*** Input data Section Begins ***

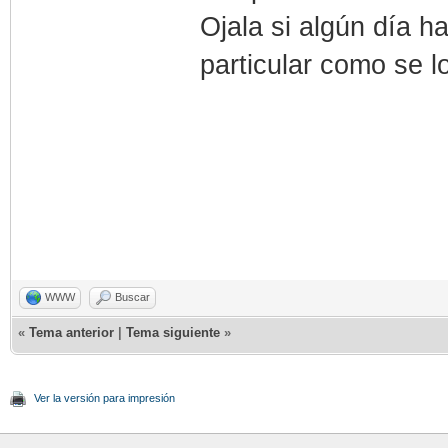
Ojala si algún día h
particular como se l
WWW
Buscar
«
Tema anterior
|
Tema siguiente
»
Ver la versión para impresión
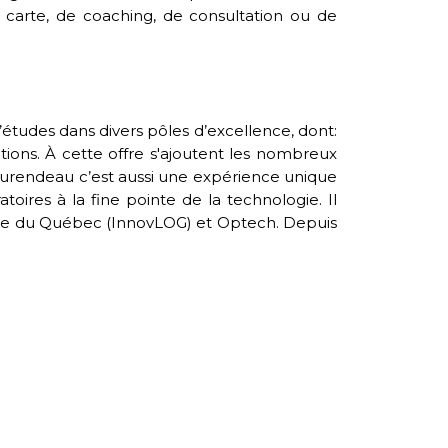
 carte, de coaching, de consultation ou de
tudes dans divers pôles d’excellence, dont:
ations. À cette offre s'ajoutent les nombreux
urendeau c’est aussi une expérience unique
toires à la fine pointe de la technologie. Il
tique du Québec (InnovLOG) et Optech. Depuis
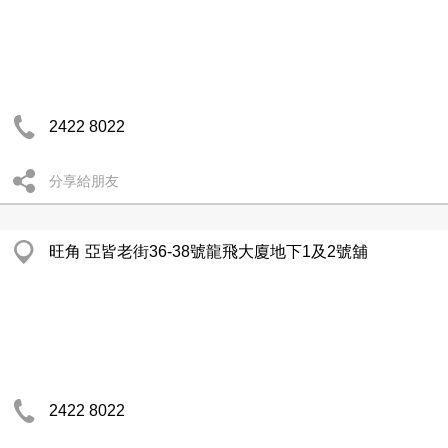
2422 8022
分享給朋友
旺角 亞皆老街36-38號龍飛大廈地下1及2號舖
2422 8022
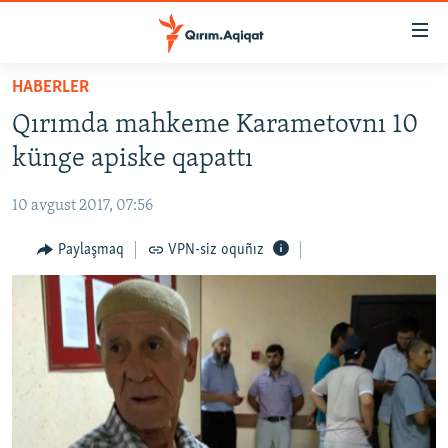
Link
açıqlığı
Esas
HABERLER
mündericege
HABERLER
Qırımda mahkeme Karametovnı 10
qaytmaq
SİYASET
Baş
künge apiske qapattı
İQTİSADİYAT
navigatsiyağa
qaytmaq
10 avgust 2017, 07:56
CEMİYET
Qıdıruvğa
MEDENİYET
Paylaşmaq
VPN-siz oquñız
qaytmaq
İNSAN AQLARI
VİDEO
SÜRET
BLOGLAR
FİKİR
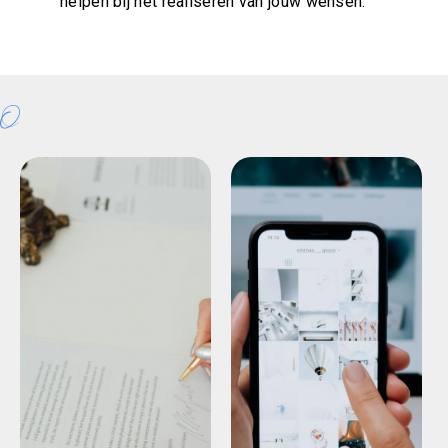
helpen bij het realiseren van jouw wensen.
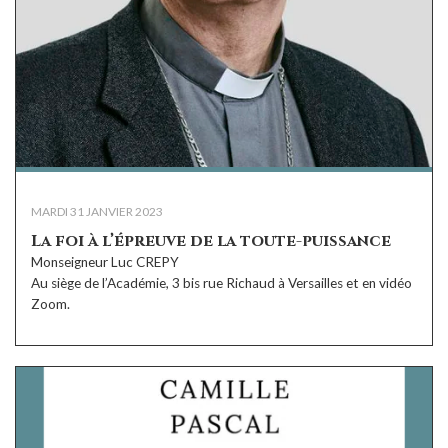
MARDI 31 JANVIER 2023
La foi à l’épreuve de la toute-puissance
Monseigneur Luc CREPY
Au siège de l’Académie, 3 bis rue Richaud à Versailles et en vidéo
Zoom.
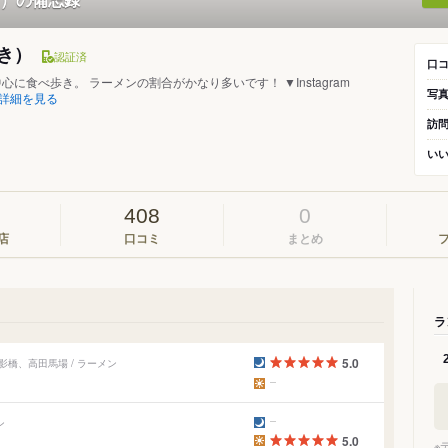
き）
認証済
口
に食べ歩き。 ラーメンの割合がかなり多いです！ ▼Instagram
写
詳細を見る
訪
い
408
0
店
口コミ
まとめ
ラ
5.0
影橋、高田馬場 / ラーメン
ン
5.0
※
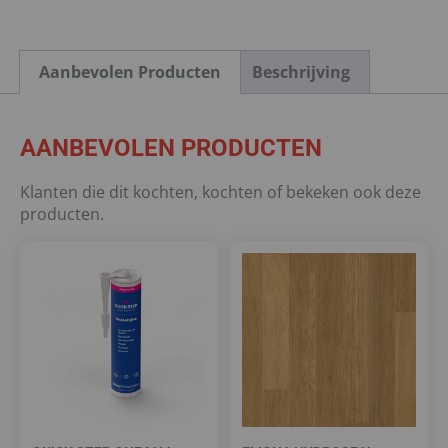
Aanbevolen Producten
Beschrijving
AANBEVOLEN PRODUCTEN
Klanten die dit kochten, kochten of bekeken ook deze
producten.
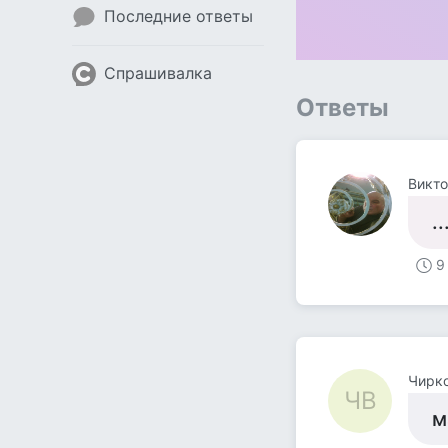
Последние ответы
Спрашивалка
Ответы
Викт
.
9
Чирк
ЧВ
м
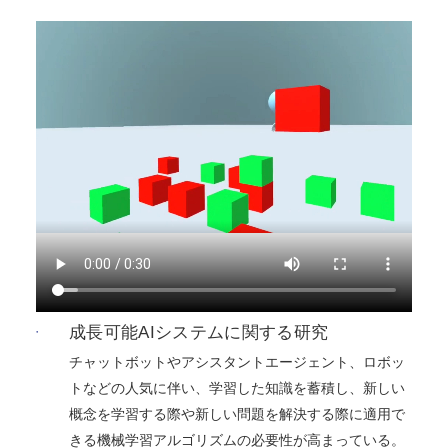
成長可能AIシステムに関する研究
チャットボットやアシスタントエージェント、ロボッ
トなどの人気に伴い、学習した知識を蓄積し、新しい
概念を学習する際や新しい問題を解決する際に適用で
きる機械学習アルゴリズムの必要性が高まっている。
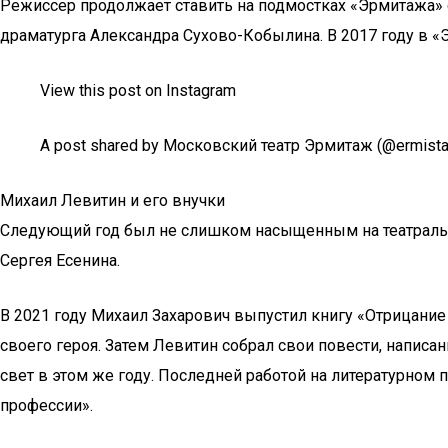
Режиссер продолжает ставить на подмостках «Эрмитажа» с
драматурга Александра Сухово-Кобылина. В 2017 году в «
View this post on Instagram
A post shared by Московский театр Эрмитаж (@ermista
Михаил Левитин и его внучки
Следующий год был не слишком насыщенным на театральн
Сергея Есенина.
В 2021 году Михаил Захарович выпустил книгу «Отрицание
своего героя. Затем Левитин собрал свои повести, напис
свет в этом же году. Последней работой на литературном 
профессии».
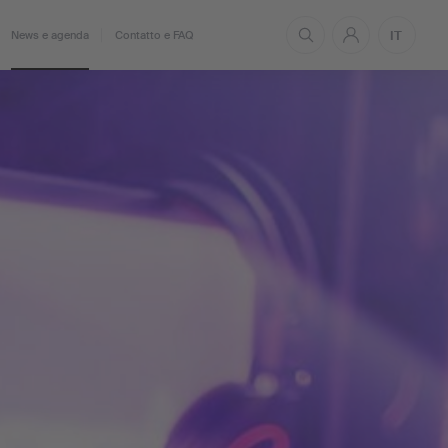
IT
News e agenda
Contatto e FAQ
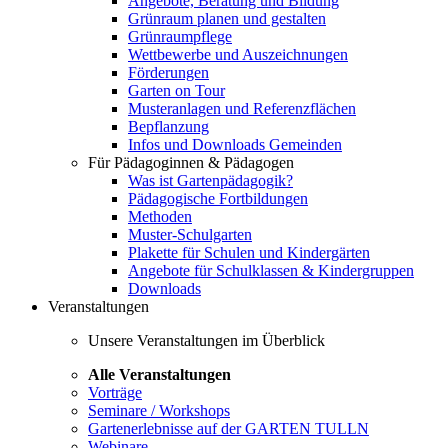
Angebote, Beratung und Bildung
Grünraum planen und gestalten
Grünraumpflege
Wettbewerbe und Auszeichnungen
Förderungen
Garten on Tour
Musteranlagen und Referenzflächen
Bepflanzung
Infos und Downloads Gemeinden
Für Pädagoginnen & Pädagogen
Was ist Gartenpädagogik?
Pädagogische Fortbildungen
Methoden
Muster-Schulgarten
Plakette für Schulen und Kindergärten
Angebote für Schulklassen & Kindergruppen
Downloads
Veranstaltungen
Unsere Veranstaltungen im Überblick
Alle Veranstaltungen
Vorträge
Seminare / Workshops
Gartenerlebnisse auf der GARTEN TULLN
Webinare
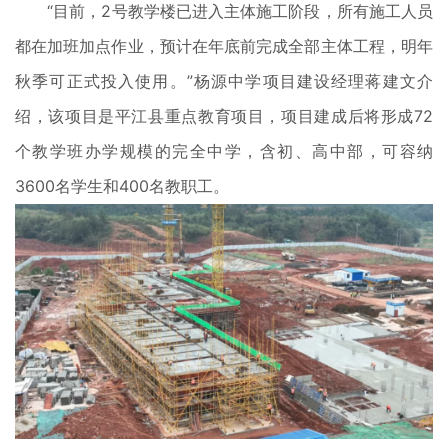
“目前，2号教学楼已进入主体施工阶段，所有施工人员
都在加班加点作业，预计在年底前完成全部主体工程，明年
秋季可正式投入使用。”杨源中学项目建设经理蒋建文介
绍，该项目是平江县重点教育项目，项目建成后将形成72
个教学班办学规模的完全中学，含初、高中部，可容纳
3600名学生和400名教职工。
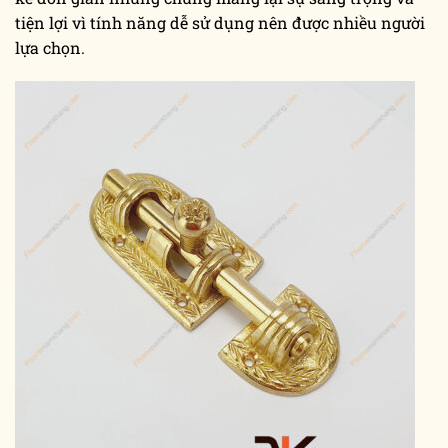
tiện lợi vì tính năng dễ sử dụng nên được nhiều người
lựa chọn.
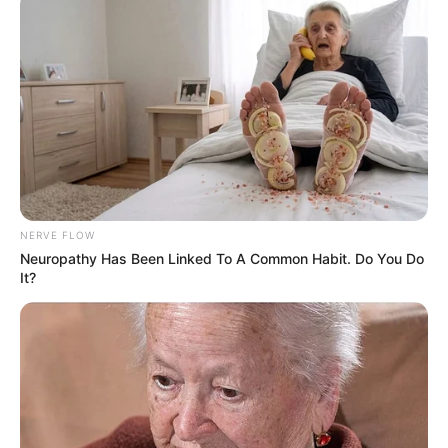
NERVE FLOW
Neuropathy Has Been Linked To A Common Habit. Do You Do
It?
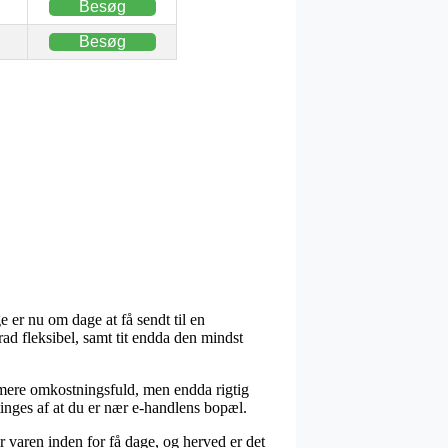
Besøg
Besøg
 er nu om dage at få sendt til en
ad fleksibel, samt tit endda den mindst
dt mere omkostningsfuld, men endda rigtig
inges af at du er nær e-handlens bopæl.
r varen inden for få dage, og herved er det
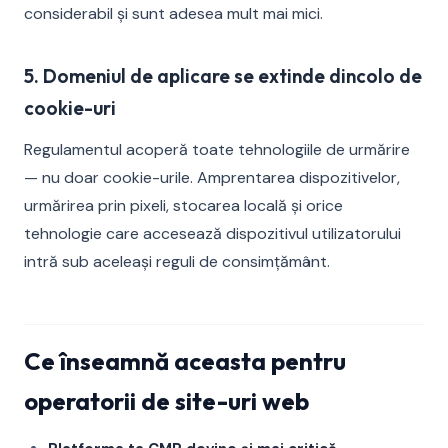
considerabil și sunt adesea mult mai mici.
5. Domeniul de aplicare se extinde dincolo de
cookie-uri
Regulamentul acoperă toate tehnologiile de urmărire
— nu doar cookie-urile. Amprentarea dispozitivelor,
urmărirea prin pixeli, stocarea locală și orice
tehnologie care accesează dispozitivul utilizatorului
intră sub aceleași reguli de consimțământ.
Ce înseamnă aceasta pentru
operatorii de site-uri web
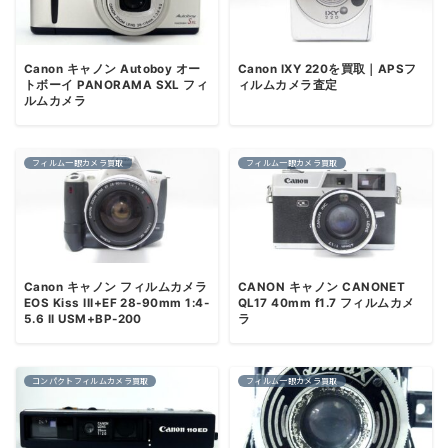
Canon キャノン Autoboy オー
Canon IXY 220を買取｜APSフ
トボーイ PANORAMA SXL フィ
ィルムカメラ査定
ルムカメラ
フィルム一眼カメラ買取
フィルム一眼カメラ買取
Canon キャノン フィルムカメラ
CANON キャノン CANONET
EOS Kiss III+EF 28-90mm 1:4-
QL17 40mm f1.7 フィルムカメ
5.6 II USM+BP-200
ラ
コンパクトフィルムカメラ買取
フィルム一眼カメラ買取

*** Input data Section Ends ***

Copy out, without any pictures, the lines of the records above from the one containing "dt mere omkostningsfuld, men endda rigtig" through the final line, both ends included.

dt mere omkostningsfuld, men endda rigtig
inges af at du er nær e-handlens bopæl.
r varen inden for få dage, og herved er det
considerabil și sunt adesea mult mai mici.
5. Domeniul de aplicare se extinde dincolo de
cookie-uri
Regulamentul acoperă toate tehnologiile de urmărire
— nu doar cookie-urile. Amprentarea dispozitivelor,
urmărirea prin pixeli, stocarea locală și orice
tehnologie care accesează dispozitivul utilizatorului
intră sub aceleași reguli de consimțământ.
Ce înseamnă aceasta pentru
operatorii de site-uri web
Canon キャノン Autoboy オー
Canon IXY 220を買取｜APSフ
トボーイ PANORAMA SXL フィ
ィルムカメラ査定
ルムカメラ
フィルム一眼カメラ買取
フィルム一眼カメラ買取
Canon キャノン フィルムカメラ
CANON キャノン CANONET
EOS Kiss III+EF 28-90mm 1:4-
QL17 40mm f1.7 フィルムカメ
5.6 II USM+BP-200
ラ
コンパクトフィルムカメラ買取
フィルム一眼カメラ買取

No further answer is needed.